Bautzen / Cunewalde. Ohne einen ortskundigen Führer ist der Reformationsstein am Czorneboh nur sehr schwer zu finden. Die Südseite des „Schwarzen Berges“ weist – im Gegensatz zur Nordseite – nur wenige ausgeschilderte Wege auf. Und der riesige Reformationsstein liegt auch noch abseits jeglicher Wege. Auch auf Karten ist er nicht zu finden. Mitten in der Waldeinsamkeit erinnert der in seiner Form unbearbeitete Granitblock an das 300-jährige Reformations-Jubiläum im Jahr 1817. George Weickert, ein Steinmetz aus Cunewalde, hatte seinerzeit die Inschrift „Zum an denken des Reformations Jubileoms 1817“ eingemeißelt. Im Lutherjahr 2017 bekam der Stein am Sonnabend nun Besuch von den Teilnehmern der Exkursion zum traditionellen „Tag des Stadtwaldes“.

Mit Genehmigung des privaten Waldeigentümers, auf dessen Territorium sich der Stein unmittelbar an der Grenze zum Bautzener Stadtwald befindet, konnten die Wanderer dieses selten beachtete Denkmal in Augenschein nehmen. Das Motto des „Tages des Stadtwaldes“ lautete diesmal „Steine und Wälder“. Andreas Bültemeier, der zusammen mit Thomas Sobczyk das Buch „Denkmale in den Oberlausitzer Wäldern“ herausgebracht hat, sagt: „Steine sind nicht nur Geologie oder Baumaterial. Sie sind manchmal Kulturgut und verdienen unsere Beachtung und unser Andenken.“ Wie er sagte, bekam er die Initialzündung, solch ein Buch zu schreiben, beim Tag des Stadtwaldes im Jahr 2011, unter anderem durch ein Gespräch mit dem früheren Förster Walter Schindler.

Stein gibt Rätsel auf

Das Cunewalder Revier sei unglaublich reich an solchen steinernen Zeugnissen. Trotzdem habe er in dem Buch, bei dessen Recherche den Autoren mehr als 100 Personen halfen, noch längst nicht alle offenen Fragen klären können. So zeigte Andreas Bültemeier den Exkursionsteilnehmern gleich unmittelbar am Czorneboh-Parkplatz einen Stein, der ihm nach wie vor Rätsel aufgibt. Er weist eine ovale ausgemeißelte Fläche auf, deren Zweck er aber nicht entschlüsseln konnte. Möglicherweise ein Hinweis auf eine Berufsgruppe, denn es gibt am Czorneboh auch einen „Schornsteinfegerstein“, auf dessen Vorderseite ebenfalls eine ovale Aussparung eingearbeitet ist. „Ich bin für jeden Hinweis dankbar“, sagte Andreas Bültemeier.

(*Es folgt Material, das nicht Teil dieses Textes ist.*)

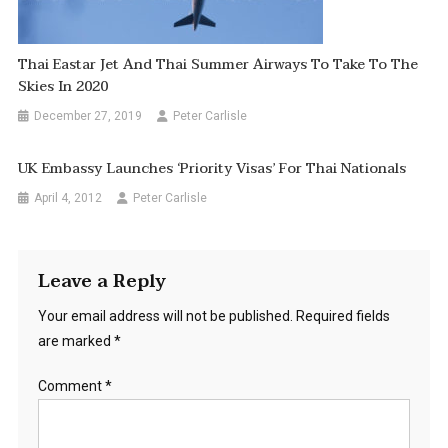
Thai Eastar Jet And Thai Summer Airways To Take To The
Skies In 2020
December 27, 2019
Peter Carlisle
UK Embassy Launches ‘priority Visas’ For Thai Nationals
April 4, 2012
Peter Carlisle
Leave a Reply
Your email address will not be published.
Required fields
are marked
*
Comment
*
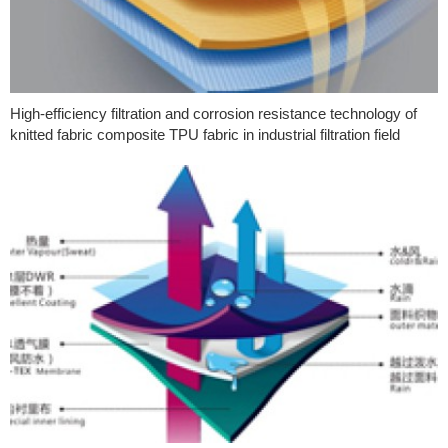
High-efficiency filtration and corrosion resistance technology of
knitted fabric composite TPU fabric in industrial filtration field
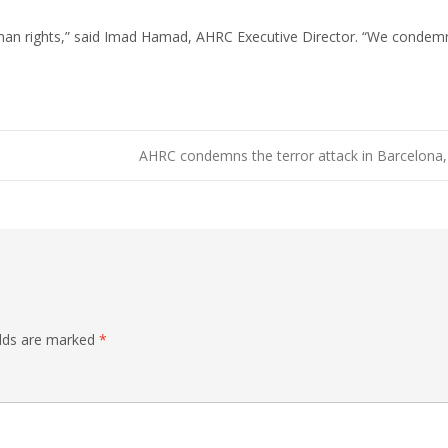
uman rights,” said Imad Hamad, AHRC Executive Director. “We condemn
AHRC condemns the terror attack in Barcelona,
elds are marked
*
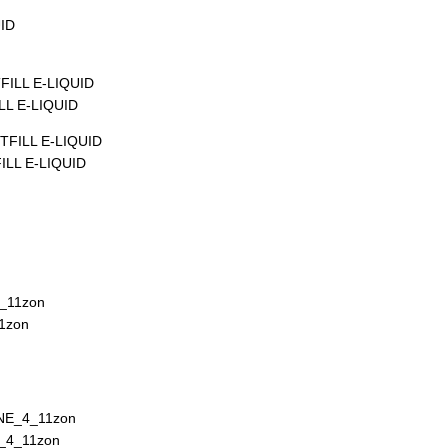
L E-LIQUID
LL E-LIQUID
1zon
_4_11zon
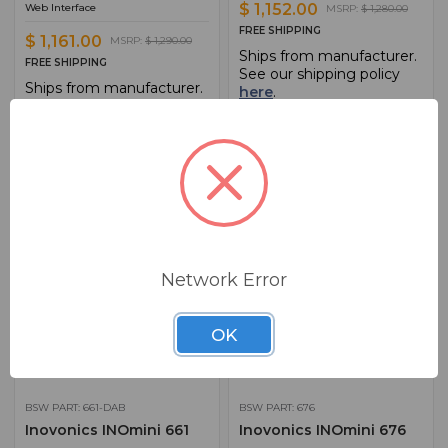
$ 1,152.00
Web Interface
MSRP:
$ 1,280.00
FREE SHIPPING
$ 1,161.00
MSRP:
$ 1,290.00
Ships from manufacturer.
FREE SHIPPING
See our shipping policy
Ships from manufacturer.
here
.
See our shipping policy
here
.
ADD TO CART
ADD TO CART
ADD TO QUOTE
ADD TO QUOTE
Network Error
OK
BSW PART: 661-DAB
BSW PART: 676
Inovonics INOmini 661
Inovonics INOmini 676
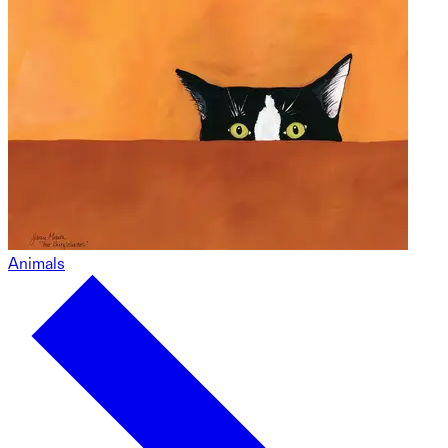
Animals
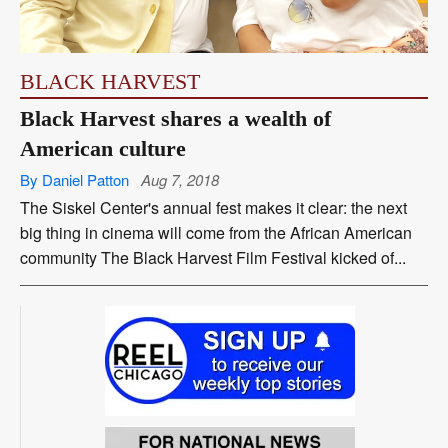
BLACK HARVEST
Black Harvest shares a wealth of
American culture
By Daniel Patton
Aug 7, 2018
The Siskel Center's annual fest makes it clear: the next
big thing in cinema will come from the African American
community The Black Harvest Film Festival kicked of...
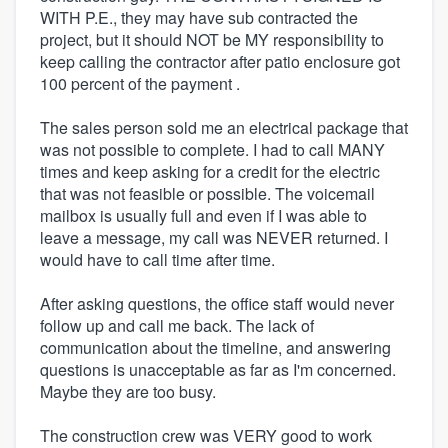
WITH P.E., they may have sub contracted the
project, but it should NOT be MY responsibility to
keep calling the contractor after patio enclosure got
100 percent of the payment .
The sales person sold me an electrical package that
was not possible to complete. I had to call MANY
times and keep asking for a credit for the electric
that was not feasible or possible. The voicemail
mailbox is usually full and even if I was able to
leave a message, my call was NEVER returned. I
would have to call time after time.
After asking questions, the office staff would never
follow up and call me back. The lack of
communication about the timeline, and answering
questions is unacceptable as far as I'm concerned.
Maybe they are too busy.
The construction crew was VERY good to work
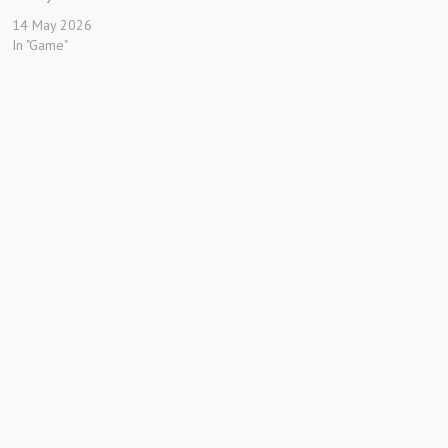
14 May 2026
In "Game"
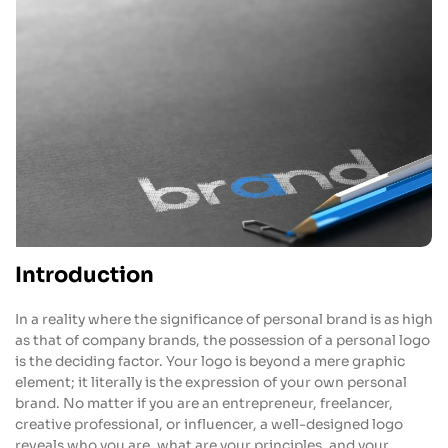
Introduction
In a reality where the significance of personal brand is as high
as that of company brands, the possession of a personal logo
is the deciding factor. Your logo is beyond a mere graphic
element; it literally is the expression of your own personal
brand. No matter if you are an entrepreneur, freelancer,
creative professional, or influencer, a well-designed logo
reveals who you are, what are your principles, and your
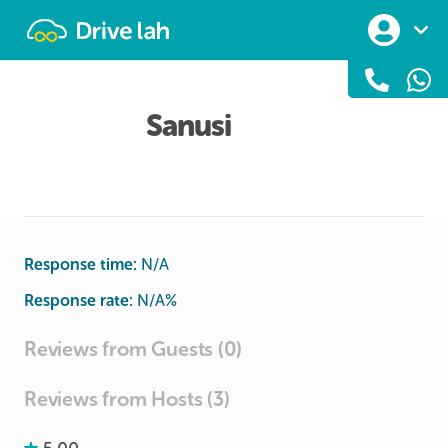
Drivelah
Sanusi
Response time:
N/A
Response rate:
N/A
%
Reviews from Guests (0)
Reviews from Hosts (3)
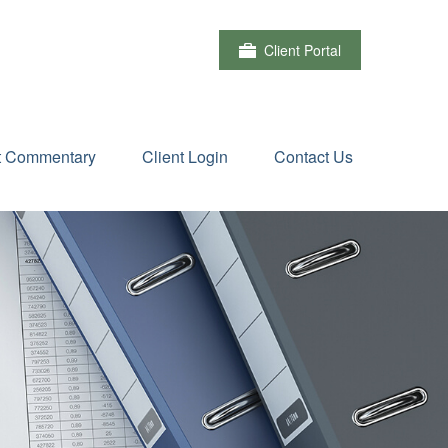
Client Portal
t Commentary
Client Login
Contact Us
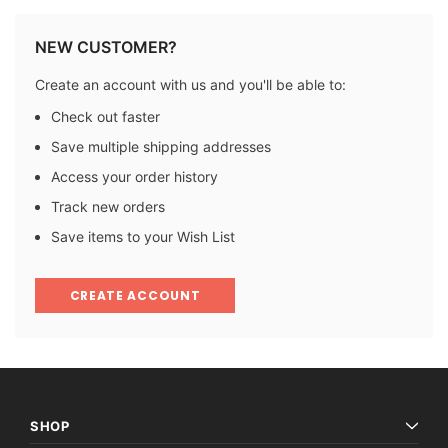
NEW CUSTOMER?
Create an account with us and you'll be able to:
Check out faster
Save multiple shipping addresses
Access your order history
Track new orders
Save items to your Wish List
CREATE ACCOUNT
SHOP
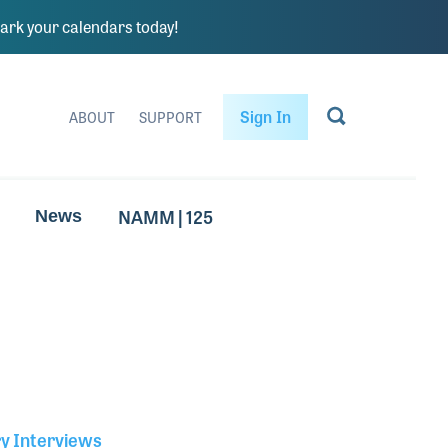
rk your calendars today!
Sign In
ABOUT
SUPPORT
NAMM | 125
News
ry Interviews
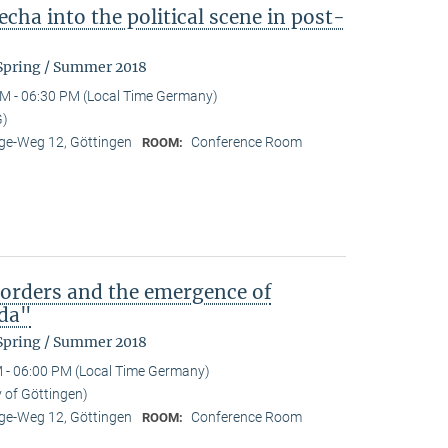
cha into the political scene in post-
 Spring / Summer 2018
M - 06:30 PM (Local Time Germany)
G)
e-Weg 12, Göttingen
Conference Room
ROOM:
)orders and the emergence of
da"
 Spring / Summer 2018
 - 06:00 PM (Local Time Germany)
y of Göttingen)
e-Weg 12, Göttingen
Conference Room
ROOM:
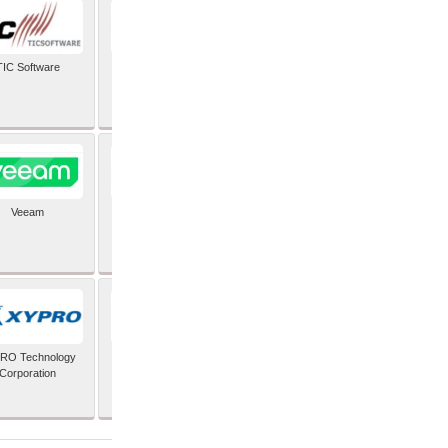
TIC Software
TIS Inc
Veeam
Verifone Inc
RO Technology
Zoho Corporation Pvt
Corporation
Ltd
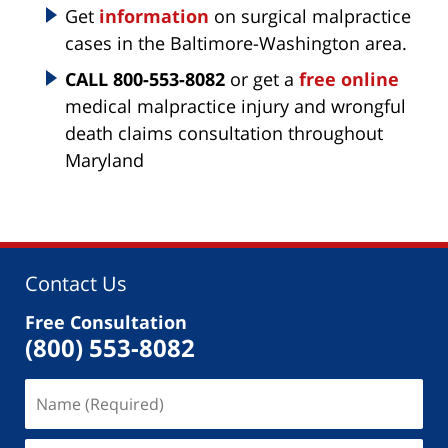
Get
information
on surgical malpractice
cases in the Baltimore-Washington area.
CALL 800-553-8082
or get a
free online
medical malpractice injury and wrongful
death claims consultation throughout
Maryland
Contact Us
Free Consultation
(800) 553-8082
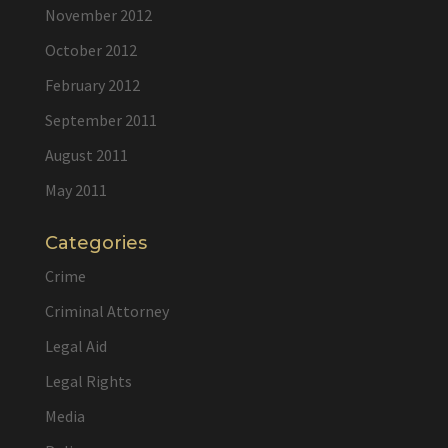
November 2012
October 2012
February 2012
September 2011
August 2011
May 2011
Categories
Crime
Criminal Attorney
Legal Aid
Legal Rights
Media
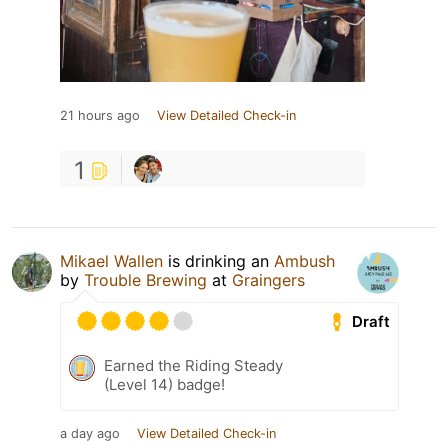
21 hours ago
View Detailed Check-in
1
Mikael Wallen
is drinking an
Ambush
by
Trouble Brewing
at
Graingers
Draft
Earned the Riding Steady
(Level 14) badge!
a day ago
View Detailed Check-in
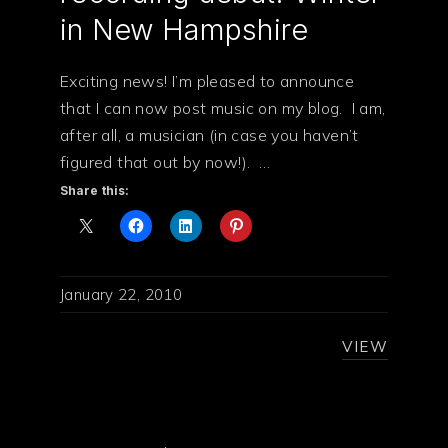
in New Hampshire
Exciting news! I’m pleased to announce
that I can now post music on my blog. I am,
after all, a musician (in case you haven’t
figured that out by now!). …
Share this:
January 22, 2010
VIEW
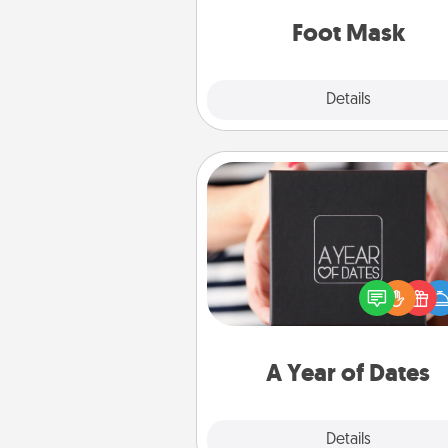
Foot Mask
Explore
Details
Close
A Year of Dates
A box of dates is the pe
romantic Christmas gift, we
anniversary present, or just be
you want to show them how 
you want to spend time with 
A Year of Dates
Explore
Details
Close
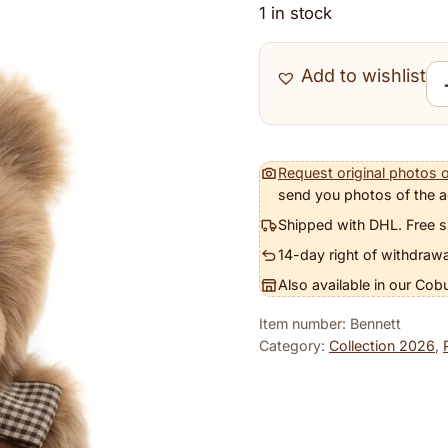
1 in stock
Add to wishlist
Ben
Request original photos o
send you photos of the a
Shipped with DHL. Free s
14-day right of withdrawa
Also available in our Cob
Item number: Bennett
Category:
Collection 2026
,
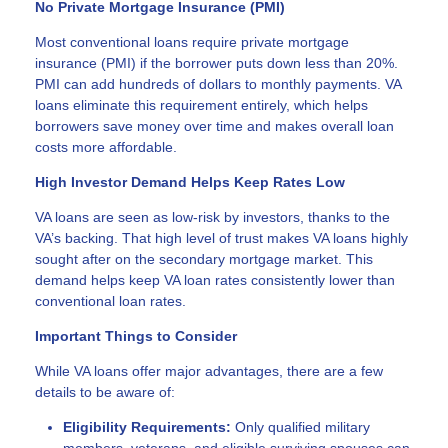
No Private Mortgage Insurance (PMI)
Most conventional loans require private mortgage
insurance (PMI) if the borrower puts down less than 20%.
PMI can add hundreds of dollars to monthly payments. VA
loans eliminate this requirement entirely, which helps
borrowers save money over time and makes overall loan
costs more affordable.
High Investor Demand Helps Keep Rates Low
VA loans are seen as low-risk by investors, thanks to the
VA’s backing. That high level of trust makes VA loans highly
sought after on the secondary mortgage market. This
demand helps keep VA loan rates consistently lower than
conventional loan rates.
Important Things to Consider
While VA loans offer major advantages, there are a few
details to be aware of:
Eligibility Requirements:
Only qualified military
members, veterans, and eligible surviving spouses can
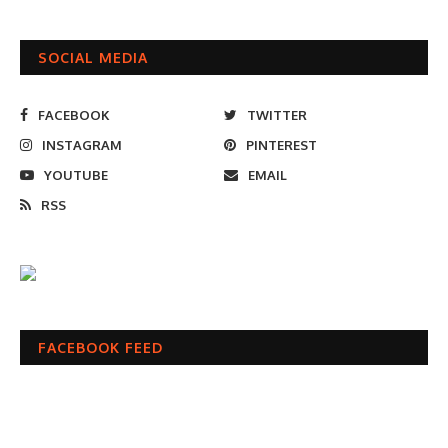
SOCIAL MEDIA
FACEBOOK
TWITTER
INSTAGRAM
PINTEREST
YOUTUBE
EMAIL
RSS
FACEBOOK FEED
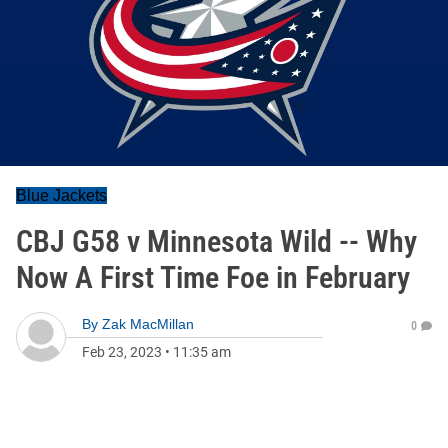
Blue Jackets
CBJ G58 v Minnesota Wild -- Why
Now A First Time Foe in February
By
Zak MacMillan
0
Feb 23, 2023
•
11:35 am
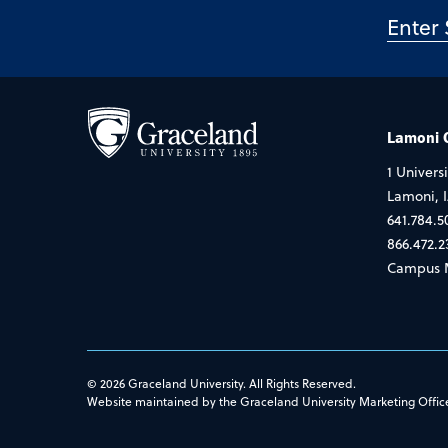
Lamoni
1 Universi
Lamoni, 
641.784.5
866.472.2
Campus 
© 2026 Graceland University. All Rights Reserved.
Website maintained by the Graceland University Marketing Offic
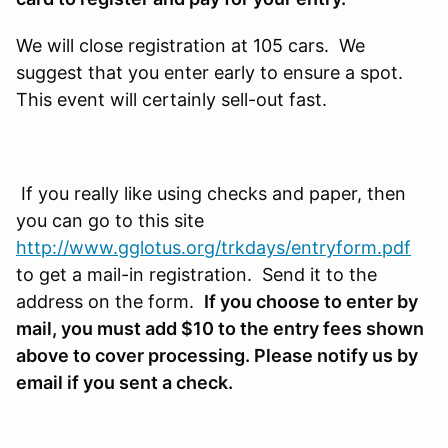
We will close registration at 105 cars. We
suggest that you enter early to ensure a spot.
This event will certainly sell-out fast.
If you really like using checks and paper, then
you can go to this site
http://www.gglotus.org/trkdays/entryform.pdf
to get a mail-in registration. Send it to the
address on the form.
If you choose to enter by
mail, you must add $10 to the entry fees shown
above to cover processing. Please notify us by
email if you sent a check.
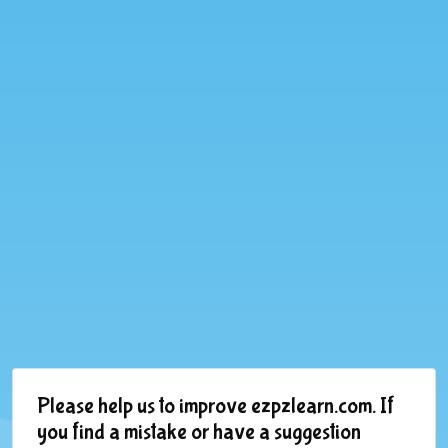
Please help us to improve ezpzlearn.com. If
you find a mistake or have a suggestion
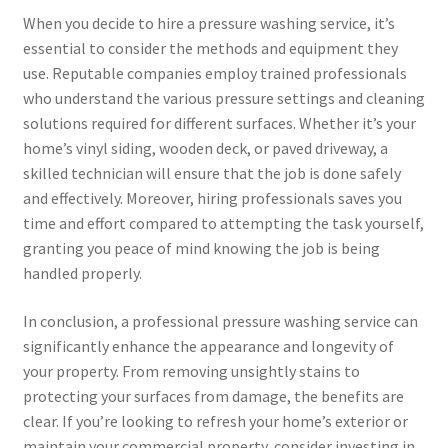
When you decide to hire a pressure washing service, it’s
essential to consider the methods and equipment they
use. Reputable companies employ trained professionals
who understand the various pressure settings and cleaning
solutions required for different surfaces. Whether it’s your
home’s vinyl siding, wooden deck, or paved driveway, a
skilled technician will ensure that the job is done safely
and effectively. Moreover, hiring professionals saves you
time and effort compared to attempting the task yourself,
granting you peace of mind knowing the job is being
handled properly.
In conclusion, a professional pressure washing service can
significantly enhance the appearance and longevity of
your property. From removing unsightly stains to
protecting your surfaces from damage, the benefits are
clear. If you’re looking to refresh your home’s exterior or
maintain your commercial property, consider investing in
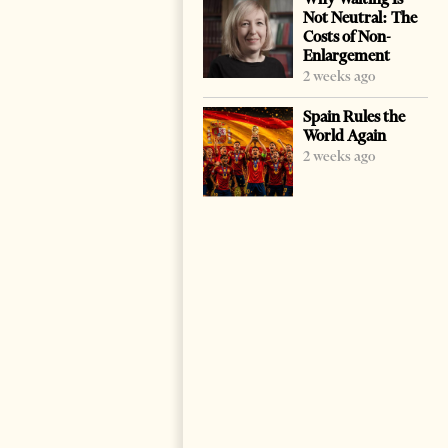
Not Neutral: The
Costs of Non-
Enlargement
2 weeks ago
Spain Rules the
World Again
2 weeks ago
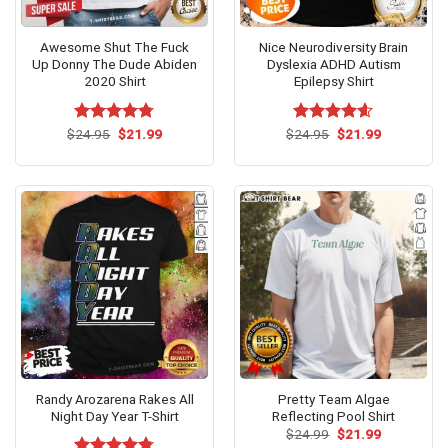
Awesome Shut The Fuck
Nice Neurodiversity Brain
Up Donny The Dude Abiden
Dyslexia ADHD Autism
2020 Shirt
Epilepsy Shirt
Original
Current
Original
Current
$
Rated
24.95
$
4.75
21.99
$
Rated
24.95
$
4.54
21.99
price
price
price
price
out of 5
out of 5
was:
is:
was:
is:
$24.95.
$21.99.
$24.95.
$21.99.
Randy Arozarena Rakes All
Pretty Team Algae
Night Day Year T-Shirt
Reflecting Pool Shirt
Original
Current
$
24.99
$
21.99
price
price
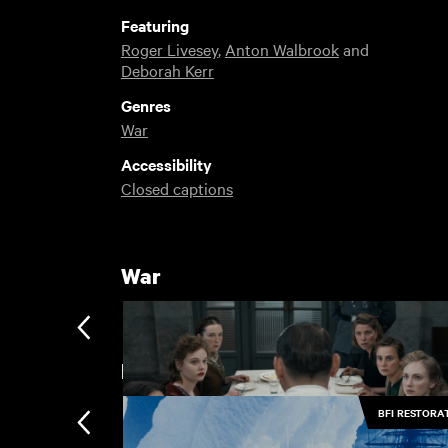
Featuring
Roger Livesey
,
Anton Walbrook
and
Deborah Kerr
Genres
War
Accessibility
Closed captions
War
BFI Restorations
BFI RESTORA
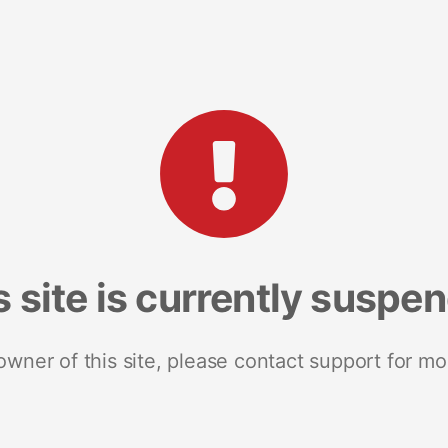
s site is currently suspe
 owner of this site, please contact support for mo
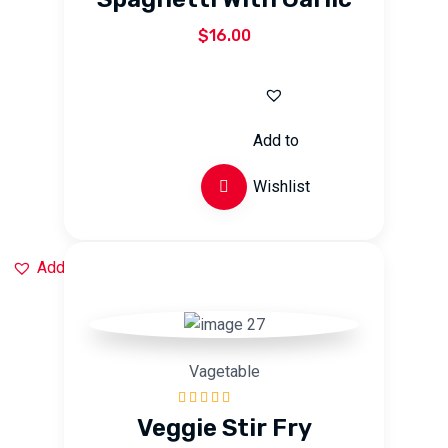
of 5
$
16.00
Add to
Wishlist
Add to Wishlist
Vagetable
Rated
5.00
out
Veggie Stir Fry
of 5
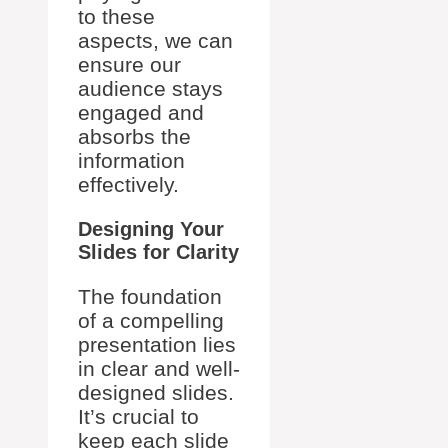
to these
aspects, we can
ensure our
audience stays
engaged and
absorbs the
information
effectively.
Designing Your
Slides for Clarity
The foundation
of a compelling
presentation lies
in clear and well-
designed slides.
It’s crucial to
keep each slide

Der Bautzener Finanzbürgermeister Robert Böhmer würdigte am Jacob-Böhme-Stein das Wirken des Görlitzer Philosophen, der als Wegbereiter der klassischen deutschen Philosophie gilt. Allerdings korrigierte er den Text auf der Infotafel am Stein. Dort heißt es nämlich, der Schuhmacher sei 1575 im schlesischen Alt-Seidenberg geboren worden. Der Ort gehört allerdings zur Oberlausitz, nicht zu Schlesien. Ob der Stein 1817 oder erst 1917 aufgestellt wurde, konnte noch nicht ermittelt werden. Jedenfalls müssen es patriotisch gesinnte Oberlausitzer gewesen sein, die diesen Stein errichteten, mutmaßte der Bau-Bürgermeister.

Grenzsteine sind wichtig

Beachtung schenkten die Exkursionsteilnehmer auch den Grenzsteinen im Wald. Als Abgrenzung zum Privat- oder Gemeindewald seien sie von großer Bedeutung, sagte Vermessungsingenieur Lothar Kurtze. Sie zu finden, sei jedoch manchmal mit viel detektivischer Arbeit verbunden. Aber die Grenzsteine regelten eindeutig die Zuständigkeiten der jeweiligen Waldbesitzer.

Als Vertreter des Waldbesitzers Stadt Bautzen sprach Revierförster Rüdiger Reitz davon, dass die Fichte, der „Baum des Jahres 2017“, bei der Waldbewirtschaftung unverzichtbar ist, obwohl er eigentlich die veränderten klimatischen Bedingungen mit mehr Trockenheit in der Oberlausitz, nicht sehr gut verträgt. Aber die Fichte sei nach wie vor der „Brot“-Baum. Die Teilnehmer erfuhren, dass von den Erlösen aus der Waldbewirtschaftung in Höhe von knapp einer halben Million Euro jährlich 83 Prozent auf die Fichte entfallen. Insgesamt werden jährlich rund 7 500 Festmeter Holz eingeschlagen. Am Czorneboh bemühe man sich jetzt, wieder Schneisen zu schlagen, um alte Sichtbeziehungen wieder herstellen zu können.

Bevor die rund 60 Exkursionsteilnehmer ihre Erbsensuppe aus der Gulaschkanone der Freiwilligen Feuerwehr Bautzen genießen konnten, brachten sie rund 400 junge Fichten und 200 Douglasien bei der traditionellen Pflanzaktion in die Erde.